Curve Balls and Calm Voices: Progress Charts a New Path for Complex Placements
On a recent weekday morning, Carla, the therapeutic development officer at the Oftsed-outstanding Progress Fostering Service, posed the question that frames every support session she runs: Who is this child beyond the label?
“Every child is completely individual, regardless of their background and needs,” she regularly tells foster carers when they gather during one of her several sessions with them, at Progress House, elsewhere or online.
That premise, that diagnoses illuminate but do not define, has guided Progress as it navigates a surge of children with special educational needs and disabilities (SEND). The number of such referrals has doubled since the pandemic, stretching Britain’s 56,000‑strong fostering network.
To meet the demand, Progress leverages the Solihull Approach, a 12‑week programme that Carla leads several times a year. When carers first hear the length, she said, “they usually think, Twelve weeks? That’s a long time.” But by the final session, the mood shifts. “It’s a celebration of how far they’ve come,” she added, noting the friendships that form around the homework tasks of quiet observation and written reflection.
The core lesson is disarmingly simple: notice your own state before responding to a child. “Breathe, just take a moment first,” Carla tells carers confronting meltdowns in soft‑play centres or frantic school‑run departures. “If you’re hyped up, the child is going to mirror that.”
Foster carers say the advice helps. “It’s like first aid for the brain,” one participant volunteered after the session, comparing the pause to the stop‑and‑assess mantra taught on emergency‑response courses.
Progress is also piloting the Berry assessment, a structured questionnaire that tracks how a child behaves at school versus at home. “It really breaks down and looks at the areas of need,” Carla said. When the answers diverge sharply, she convenes a team‑around‑the‑child meeting to recalibrate support plans.
The method has already revealed masked anxiety in two children and led to tweaks in classroom seating and playground routines. “You can’t fix everything,” Carla cautioned, “but you can reduce the curve balls.”

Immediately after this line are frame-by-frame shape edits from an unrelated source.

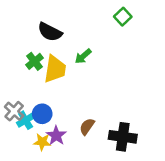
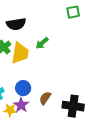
green square: (123, 17) -> (73, 12), turned 32
black semicircle: (50, 32) -> (16, 24), turned -36
blue circle: (42, 114) -> (23, 88), moved

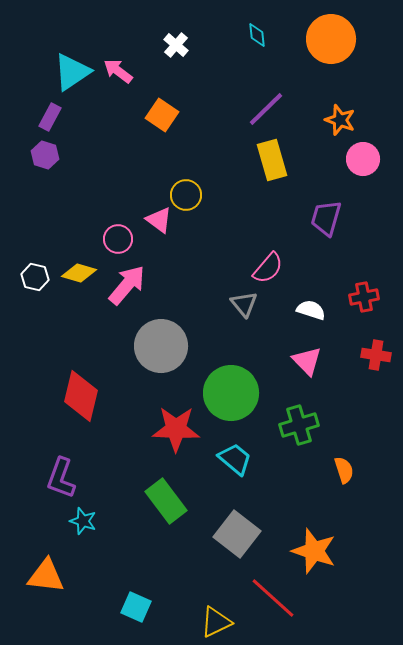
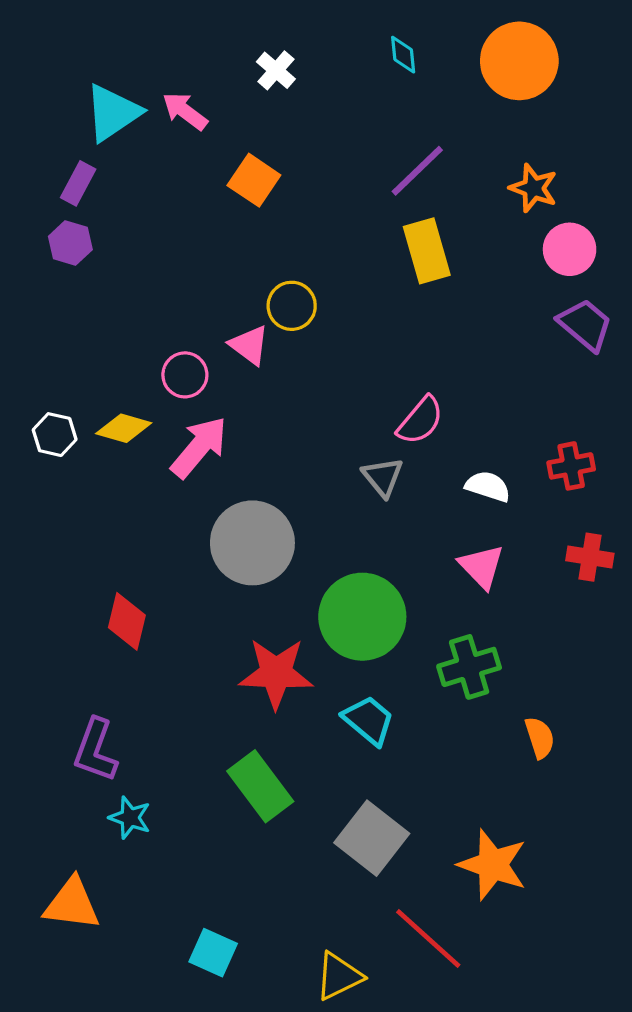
purple trapezoid: (326, 218) -> (585, 325), moved, turned 114
red diamond: (81, 396) -> (127, 621), size x0.7

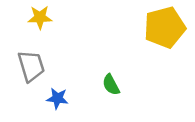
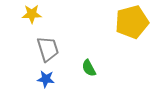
gray trapezoid: (31, 66) -> (48, 49), moved

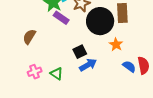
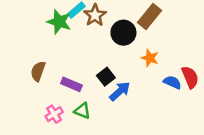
brown rectangle: (122, 13) -> (150, 17), turned 54
purple rectangle: (61, 18) -> (71, 84), moved
black circle: (100, 21) -> (123, 33), size x0.7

Teaching the art of rupture and repair
The course spends a full session on what clinicians call rupture and repair—the cycle of conflict and reconciliation common in any family, but especially acute when past trauma shadows the dinner table. Foster carers, Carla said, possess something professional training cannot supply. “They’ve got the biggest hearts, and that’s something you can’t teach.”
She tries, instead, to give them language. One exercise asks carers to juggle an unexpected demand, mimicking the sensory overload a child might feel. “That’s how your child feels,” she tells them afterward.
Progress, which marks its 25th anniversary next month, now supports numerous fostering households. It hosts children’s clubs, support groups and impromptu phone triage, “Can I just have two minutes?” is a common request, to keep placements afloat between formal appointments.
The agency’s culture, Carla said, is summed up in the phrase she repeats to nervous newcomers: “We’re a family, and you’re part of it now.” Her message for the anniversary echoes that refrain. “Keep doing what you’re doing. Everyone is amazing, especially the children,” she said.
Britain must recruit an estimated 8,000 additional foster carers to meet current demand, the Fostering Network says. Many of the hardest‑to‑place children carry complex diagnoses. Progress’ blend of clinical insight and kitchen‑table pragmatism offers one model for how agencies can prepare carers for that reality — and, in the process, remind them to breathe.